A convicted murderer’s latest request for relief was recently denied by a Pennsylvania appellate court.
Carrington Joseph, 31, is serving a life sentence after a Lancaster County judge convicted him in 2015 of first-degree murder for repeatedly stabbing his wife, Melissa, at a Lancaster Township home.
On Thursday, the Pennsylvania Superior Court denied Joseph’s request for a new trial – about a year-and-a-half after denying his initial request.
Joseph argues he stabbed his wife – over 80 times, according to police – in self-defense. The state court denied that claim, finding Joseph did not sustain a single stab wound himself during the attack at a Sterling Place home.
The state court also denied numerous other claims, including Joseph’s assertions about:
- His confession to police
- His waiver of a jury trial in exchange for prosecutors dropping the death penalty
- His competency to stand trial
- An eyewitness’ credibility
- How he was “coerced” not to take the stand
- Fingerprint evidence
The Superior Court rejected all those claims and Joseph’s argument that he was convicted against the weight of evidence in the case.

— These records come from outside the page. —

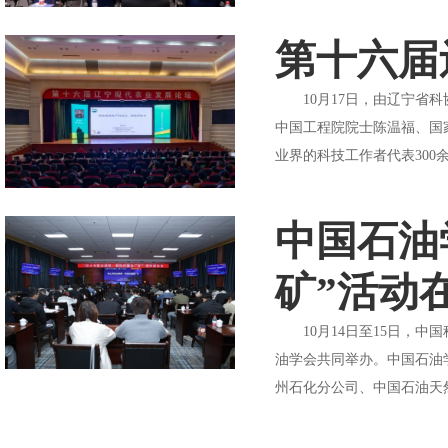
第十六届
10月17日，由辽宁省科
中国工程院院士陈温福、国
业界的科技工作者代表30
中国石油
矿”活动
10月14日至15日，中
油学会共同举办。中国石油
州石化分公司、中国石油天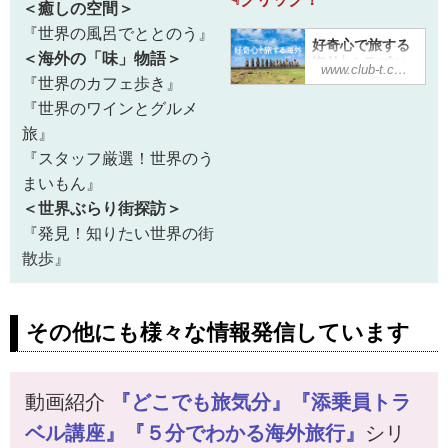
＜癒しの空間＞
『世界の風呂でととのう』
好奇心で旅する
＜海外の「味」物語＞
海外│クラブツ
www.club-t.com
ーリズム
『世界のカフェ歩き』
クラブツーリズム
『世界のワインとグルメ
の好奇心で旅する
旅』
海外！様々なテー
『スタッフ厳選！世界のう
マ別の旅をご紹
介！世界の芸術や
まいもん』
歴史、鉄道、グル
＜世界ぶらり街探訪＞
メなど新たな旅の
魅力を見つけませ
『発見！知りたい世界の街
んか？
散歩』
その他にも様々な情報発信しています
動画紹介
『どこでも旅気分』『添乗員トラ
ベル講座』『５分でわかる海外旅行』
シリ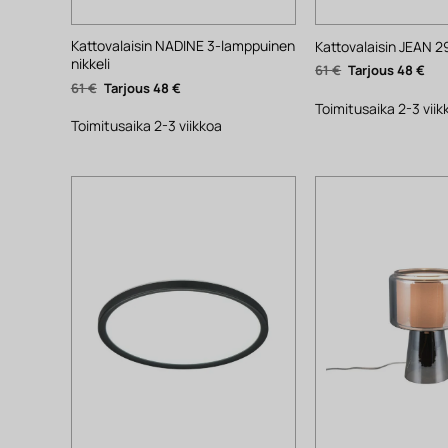
Kattovalaisin NADINE 3-lamppuinen
Kattovalaisin JEAN 2
nikkeli
Alkuperäinen
Nyk
61
€
48
€
hinta
hin
Alkuperäinen
Nykyinen
61
€
48
€
oli:
on:
hinta
hinta
61 €.
48 €
Toimitusaika 2-3 viik
oli:
on:
61 €.
48 €.
Toimitusaika 2-3 viikkoa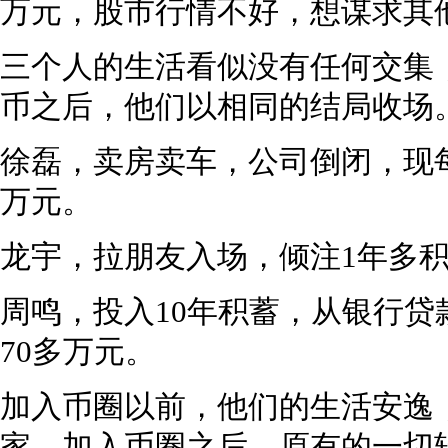
万元，股市行情不好，想谋求其
三个人的生活看似没有任何交集
币之后，他们以相同的结局收场
徐磊，卖房卖车，公司倒闭，现每
万元。
龙宇，拉朋友入场，倾注1年多积
周鸣，投入10年积蓄，从银行
70多万元。
加入币圈以前，他们的生活安逸
家。加入币圈之后，原有的一切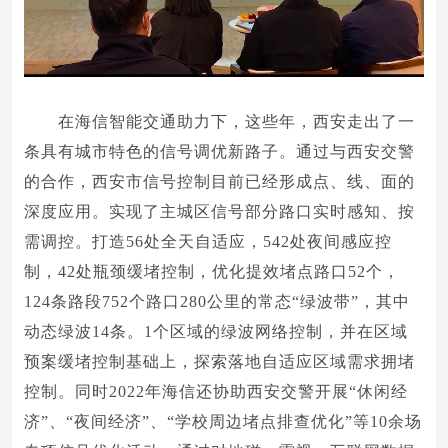
在海信智能交通助力下，这些年，西安走出了一
条具有城市特色的信号调优新路子。通过与西安交警
的合作，西安市信号控制目前已经形成点、线、面的
深度应用。实现了主城区信号部分路口实时感知、按
需调控。打造56处全天自适应，542处夜间感应控
制，42处瓶颈缓堵控制，优化提效堵点路口52个，
124条路段752个路口280公里的常态“绿波带”，其中
动态绿波14条。1个区域的绿波网络控制，并在区域
预案缓堵控制基础上，探索落地自适应区域需求拥堵
控制。同时2022年海信还协助西安交警开展“休闲经
济”、“夜间经济”、“学校周边堵点排查优化”等10余场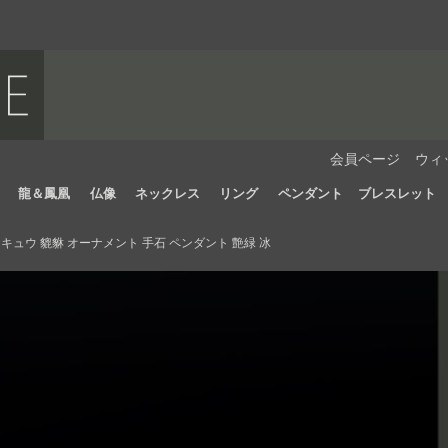
会員ページ
ウィ
龍＆鳳凰
仏像
ネックレス
リング
ペンダント
ブレスレット
ュウ 貔貅 オーナメント 手石 ペンダント 艶緑 冰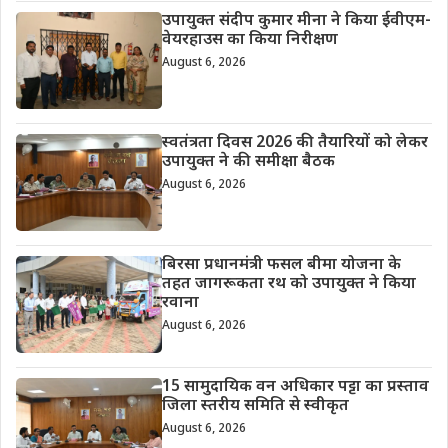
उपायुक्त संदीप कुमार मीना ने किया ईवीएम-
वेयरहाउस का किया निरीक्षण
August 6, 2026
स्वतंत्रता दिवस 2026 की तैयारियों को लेकर
उपायुक्त ने की समीक्षा बैठक
August 6, 2026
बिरसा प्रधानमंत्री फसल बीमा योजना के
तहत जागरूकता रथ को उपायुक्त ने किया
रवाना
August 6, 2026
15 सामुदायिक वन अधिकार पट्टा का प्रस्ताव
जिला स्तरीय समिति से स्वीकृत
August 6, 2026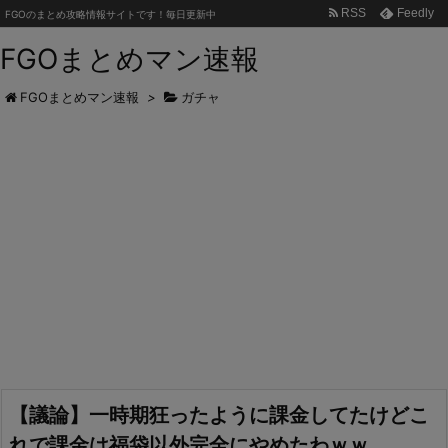
RSS
Feedly
FGOのまとめ攻略情報サイトです！毎日更新中
FGOまとめマン速報
FGOまとめマン速報
>
ガチャ
【議論】一時期狂ったように課金してたけどこ
れで課金は福袋以外完全にやめたわｗｗ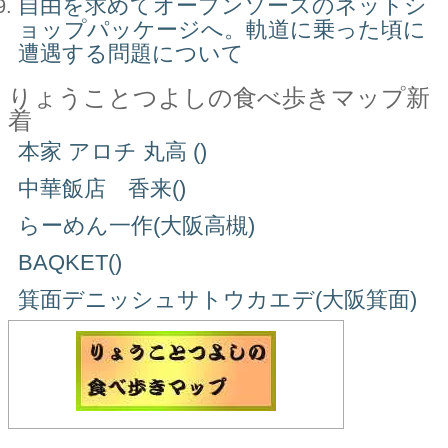
自由を求めてオープンソースのネットシ
ョップパッケージへ。軌道に乗った頃に
遭遇する問題について
りょうことつよしの食べ歩きマップ新
着
本家 アロチ 丸高 ()
中華飯店 香来()
らーめん一作(大阪高槻)
BAQKET()
箕面デニッシュサトウカエデ(大阪箕面)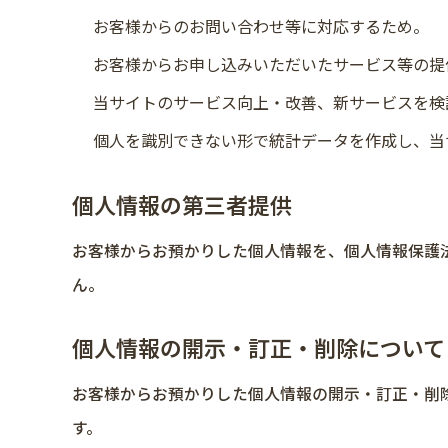
お客様からのお問い合わせ等に対応するため。
お客様からお申し込みいただいたサービス等の提
当サイトのサービス向上・改善、新サービスを検
個人を識別できない形で統計データを作成し、当
個人情報の第三者提供
お客様からお預かりした個人情報を、個人情報保護
ん。
個人情報の開示・訂正・削除について
お客様からお預かりした個人情報の開示・訂正・削
す。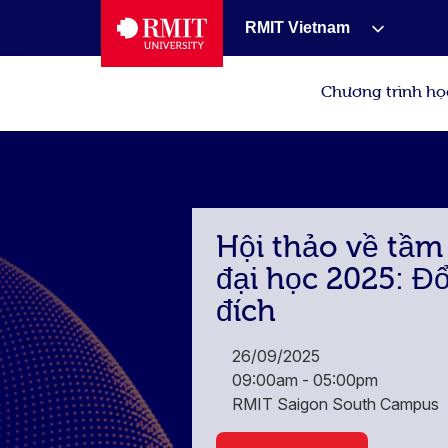
RMIT Vietnam
Chương trình họ
Hội thảo về tầm
đại học 2025: Đ
đích​
26/09/2025
09:00am - 05:00pm
RMIT Saigon South Campus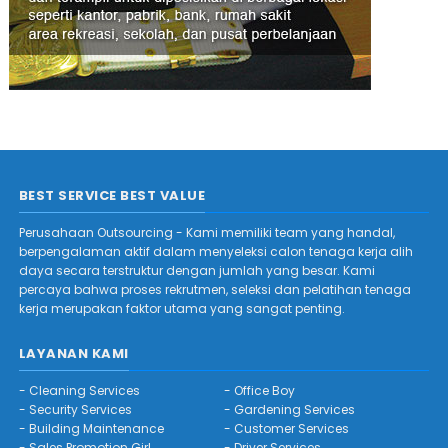
BEST SERVICE BEST VALUE
Perusahaan Outsourcing - Kami memiliki team yang handal,
berpengalaman aktif dalam menyeleksi calon tenaga kerja alih
daya secara terstruktur dengan jumlah yang besar. Kami
percaya bahwa proses rekrutmen, seleksi dan pelatihan tenaga
kerja merupakan faktor utama yang sangat penting.
LAYANAN KAMI
-
Cleaning Services
-
Office Boy
-
Security Services
-
Gardening Services
-
Building Maintenance
-
Customer Services
-
Sales Promotion Girl
-
Driver Services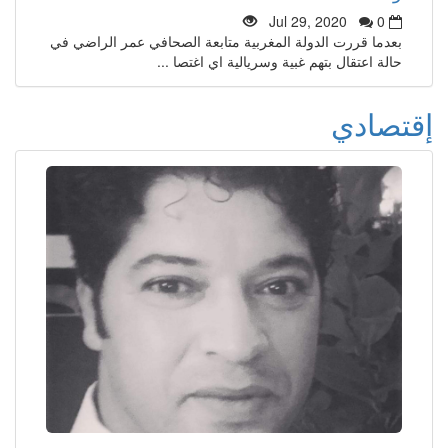
Jul 29, 2020
0
بعدما قررت الدولة المغربية متابعة الصحافي عمر الراضي في
حالة اعتقال بتهم غبية وسريالية اي اغتصا ...
إقتصادي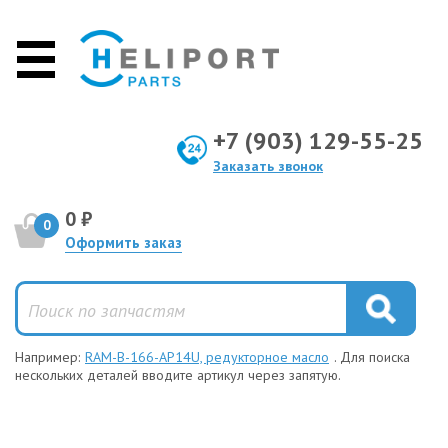
+7 (903) 129-55-25
Заказать звонок
0 ₽
0
Оформить заказ
Например:
RAM-B-166-AP14U, редукторное масло
. Для поиска
нескольких деталей вводите артикул через запятую.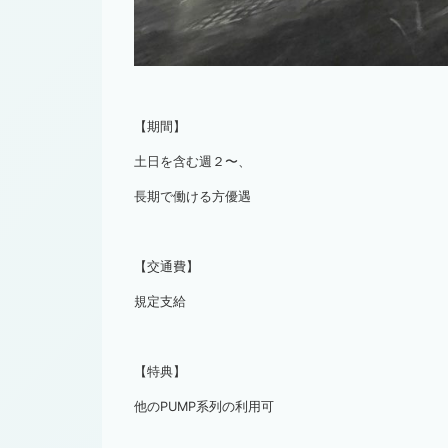
【期間】
土日を含む週２〜、
長期で働ける方優遇
【交通費】
規定支給
【特典】
他のPUMP系列の利用可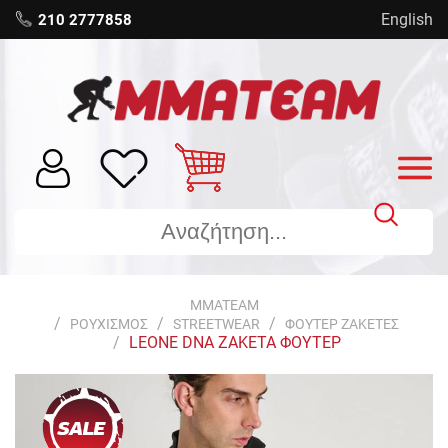
English
210 2777858
MMATEAM
ΡΟΥΧΙΣΜΟΣ
STREETWEAR
ΦΟΥΤΕΡ ΖΑΚΕΤΕΣ
LEONE DNA ΖΑΚΕΤΑ ΦΟΥΤΕΡ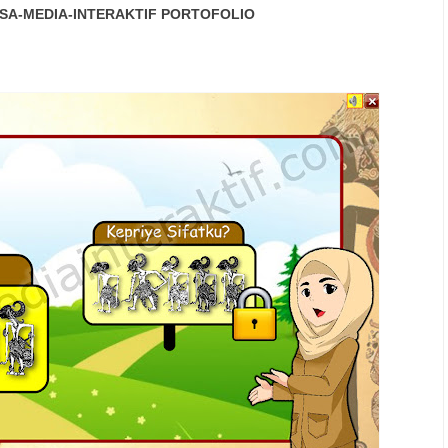
SA-MEDIA-INTERAKTIF
PORTOFOLIO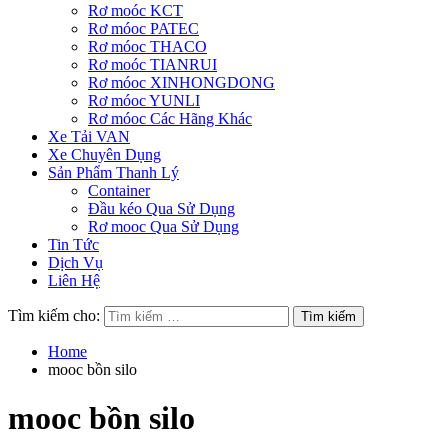
Rơ moóc KCT
Rơ móoc PATEC
Rơ móoc THACO
Rơ moóc TIANRUI
Rơ móoc XINHONGDONG
Rơ móoc YUNLI
Rơ móoc Các Hãng Khác
Xe Tải VAN
Xe Chuyên Dụng
Sản Phẩm Thanh Lý
Container
Đầu kéo Qua Sử Dụng
Rơ mooc Qua Sử Dụng
Tin Tức
Dịch Vụ
Liên Hệ
Tìm kiếm cho:
Home
mooc bồn silo
mooc bồn silo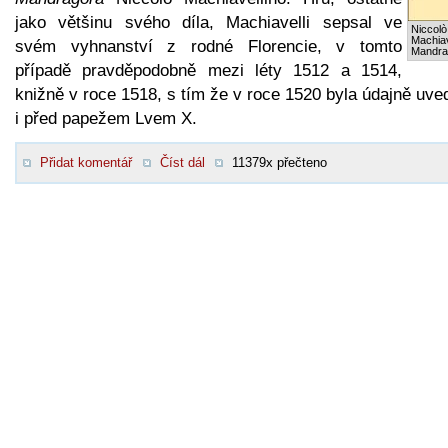
jako většinu svého díla, Machiavelli sepsal ve
Niccolò
Machiav
svém vyhnanství z rodné Florencie, v tomto
Mandra
případě pravděpodobně mezi léty 1512 a 1514,
knižně v roce 1518, s tím že v roce 1520 byla údajně uv
i před papežem Lvem X.
Přidat komentář
Číst dál
11379x přečteno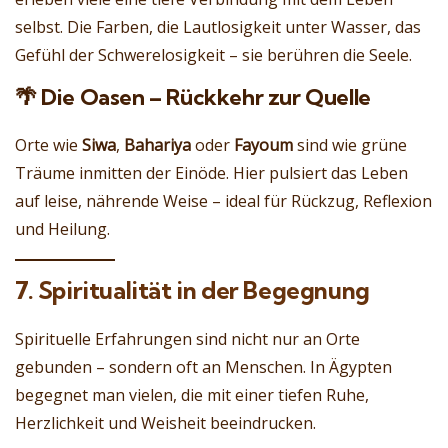
selbst. Die Farben, die Lautlosigkeit unter Wasser, das
Gefühl der Schwerelosigkeit – sie berühren die Seele.
🌴 Die Oasen – Rückkehr zur Quelle
Orte wie
Siwa
,
Bahariya
oder
Fayoum
sind wie grüne
Träume inmitten der Einöde. Hier pulsiert das Leben
auf leise, nährende Weise – ideal für Rückzug, Reflexion
und Heilung.
7. Spiritualität in der Begegnung
Spirituelle Erfahrungen sind nicht nur an Orte
gebunden – sondern oft an Menschen. In Ägypten
begegnet man vielen, die mit einer tiefen Ruhe,
Herzlichkeit und Weisheit beeindrucken.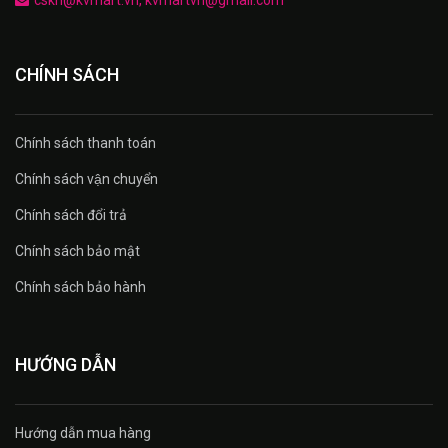
cskh@kvmart.vn, kvmartvn@gmail.com
CHÍNH SÁCH
Chính sách thanh toán
Chính sách vận chuyển
Chính sách đổi trả
Chính sách bảo mật
Chính sách bảo hành
HƯỚNG DẪN
Hướng dẫn mua hàng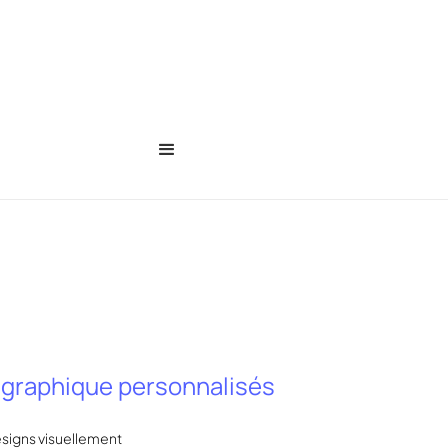
n graphique personnalisés
esigns visuellement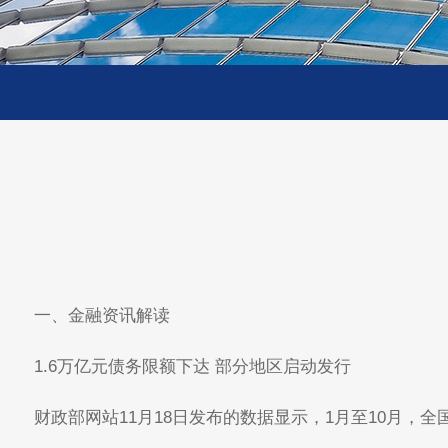
一、金融资讯解读
1.6万亿元债务限额下达 部分地区启动发行
财政部网站11月18日发布的数据显示，1月至10月，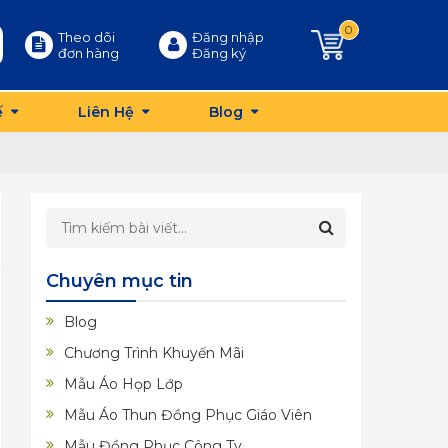
0
Theo dõi
Đăng nhập
đơn hàng
Đăng ký
ế
Liên Hệ
Blog
Chuyên mục tin
Blog
Chương Trình Khuyến Mãi
Mẫu Áo Họp Lớp
Mẫu Áo Thun Đồng Phục Giáo Viên
Mẫu Đồng Phục Công Ty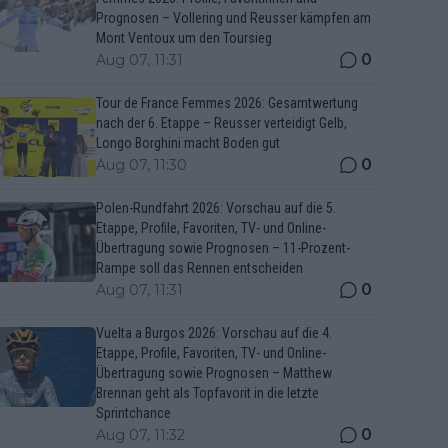
Prognosen – Vollering und Reusser kämpfen am
Mont Ventoux um den Toursieg
0
Aug 07, 11:31
Tour de France Femmes 2026: Gesamtwertung
nach der 6. Etappe – Reusser verteidigt Gelb,
Longo Borghini macht Boden gut
0
Aug 07, 11:30
Polen-Rundfahrt 2026: Vorschau auf die 5.
Etappe, Profile, Favoriten, TV- und Online-
Übertragung sowie Prognosen – 11-Prozent-
Rampe soll das Rennen entscheiden
0
Aug 07, 11:31
Vuelta a Burgos 2026: Vorschau auf die 4.
Etappe, Profile, Favoriten, TV- und Online-
Übertragung sowie Prognosen – Matthew
Brennan geht als Topfavorit in die letzte
Sprintchance
0
Aug 07, 11:32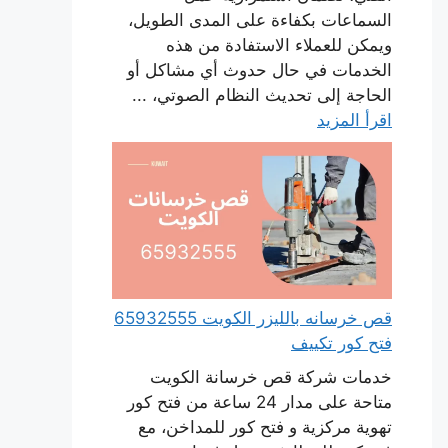
السماعات بكفاءة على المدى الطويل،
ويمكن للعملاء الاستفادة من هذه
الخدمات في حال حدوث أي مشاكل أو
الحاجة إلى تحديث النظام الصوتي، ...
اقرأ المزيد
قص خرسانه بالليزر الكويت 65932555
فتح كور تكييف
خدمات شركة قص خرسانة الكويت
متاحة على مدار 24 ساعة من فتح كور
تهوية مركزية و فتح كور للمداخن، مع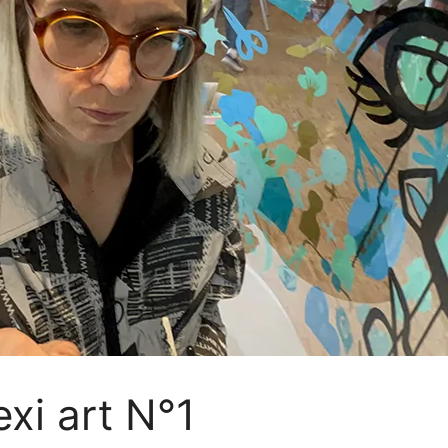
exi art N°1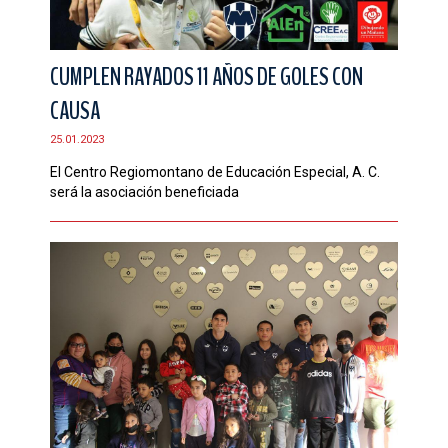
CUMPLEN RAYADOS 11 AÑOS DE GOLES CON
CAUSA
25.01.2023
El Centro Regiomontano de Educación Especial, A. C.
será la asociación beneficiada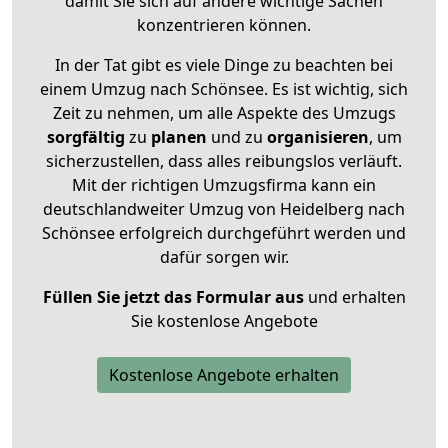
damit Sie sich auf andere wichtige Sachen
konzentrieren können.
In der Tat gibt es viele Dinge zu beachten bei
einem Umzug nach Schönsee. Es ist wichtig, sich
Zeit zu nehmen, um alle Aspekte des Umzugs
sorgfältig
zu
planen
und zu
organisieren
, um
sicherzustellen, dass alles reibungslos verläuft.
Mit der richtigen Umzugsfirma kann ein
deutschlandweiter Umzug von Heidelberg nach
Schönsee erfolgreich durchgeführt werden und
dafür sorgen wir.
Füllen Sie jetzt das Formular aus
und erhalten
Sie kostenlose Angebote
Kostenlose Angebote erhalten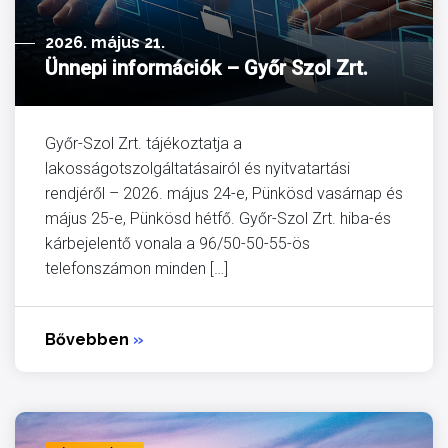
2026. május 21.
Ünnepi információk – Győr Szol Zrt.
Győr-Szol Zrt. tájékoztatja a
lakosságotszolgáltatásairól és nyitvatartási
rendjéről – 2026. május 24-e, Pünkösd vasárnap és
május 25-e, Pünkösd hétfő. Győr-Szol Zrt. hiba-és
kárbejelentő vonala a 96/50-50-55-ös
telefonszámon minden […]
Bővebben
»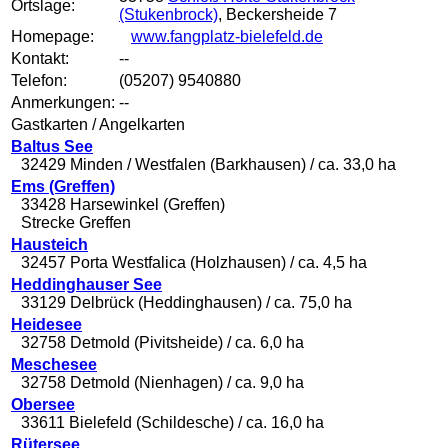
Ortslage:
(Stukenbrock)
, Beckersheide 7
Homepage:
www.fangplatz-bielefeld.de
Kontakt:
--
Telefon:
(05207) 9540880
Anmerkungen:
--
Gastkarten / Angelkarten
Baltus See
32429 Minden / Westfalen (Barkhausen) / ca. 33,0 ha
Ems (Greffen)
33428 Harsewinkel (Greffen)
Strecke Greffen
Hausteich
32457 Porta Westfalica (Holzhausen) / ca. 4,5 ha
Heddinghauser See
33129 Delbrück (Heddinghausen) / ca. 75,0 ha
Heidesee
32758 Detmold (Pivitsheide) / ca. 6,0 ha
Meschesee
32758 Detmold (Nienhagen) / ca. 9,0 ha
Obersee
33611 Bielefeld (Schildesche) / ca. 16,0 ha
Rütersee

Melissa Cowen, a mother of five, was killed inside her home on May 2, 2014, with her two infant children present, as First Assistant District Attorney Christopher P. Larsen proved at trial.
Assistant District Attorney Travis S. Anderson, representing the Commonwealth throughout the appeal process, has written the killing was a clear case of first-degree murder, with Joseph repeatedly stabbing the victim over a duration of time.
Manheim Township police filed charges.